START Source data
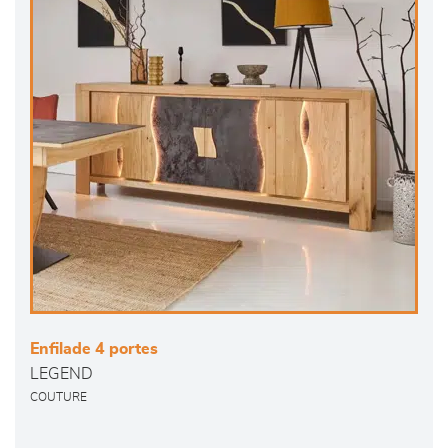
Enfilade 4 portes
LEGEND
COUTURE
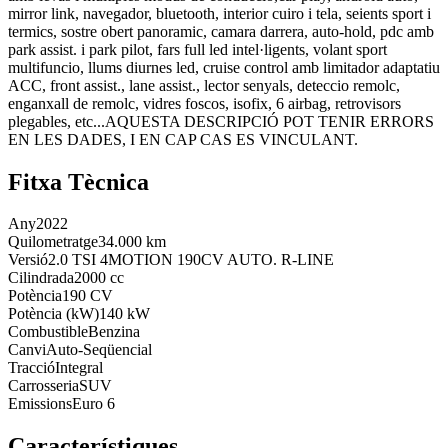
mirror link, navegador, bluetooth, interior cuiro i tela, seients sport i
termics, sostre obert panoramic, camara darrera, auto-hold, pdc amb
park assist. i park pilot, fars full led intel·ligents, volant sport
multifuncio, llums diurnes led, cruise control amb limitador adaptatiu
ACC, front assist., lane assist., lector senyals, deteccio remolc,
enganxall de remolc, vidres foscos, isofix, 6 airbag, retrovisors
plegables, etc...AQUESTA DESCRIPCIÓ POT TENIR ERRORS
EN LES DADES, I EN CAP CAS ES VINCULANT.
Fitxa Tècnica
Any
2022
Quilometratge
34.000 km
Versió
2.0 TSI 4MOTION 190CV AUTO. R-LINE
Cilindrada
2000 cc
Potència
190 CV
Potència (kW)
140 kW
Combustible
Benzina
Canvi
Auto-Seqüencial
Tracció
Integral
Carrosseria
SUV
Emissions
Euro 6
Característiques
END Source data
What you have to do >> Write out the entries above word for word. Do not include the pictures.

Task output >>
Enfilade 4 portes
LEGEND
COUTURE
mirror link, navegador, bluetooth, interior cuiro i tela, seients sport i
termics, sostre obert panoramic, camara darrera, auto-hold, pdc amb
park assist. i park pilot, fars full led intel·ligents, volant sport
multifuncio, llums diurnes led, cruise control amb limitador adaptatiu
ACC, front assist., lane assist., lector senyals, deteccio remolc,
enganxall de remolc, vidres foscos, isofix, 6 airbag, retrovisors
plegables, etc...AQUESTA DESCRIPCIÓ POT TENIR ERRORS
EN LES DADES, I EN CAP CAS ES VINCULANT.
Fitxa Tècnica
Any
2022
Quilometratge
34.000 km
Versió
2.0 TSI 4MOTION 190CV AUTO. R-LINE
Cilindrada
2000 cc
Potència
190 CV
Potència (kW)
140 kW
Combustible
Benzina
Canvi
Auto-Seqüencial
Tracció
Integral
Carrosseria
SUV
Emissions
Euro 6
Característiques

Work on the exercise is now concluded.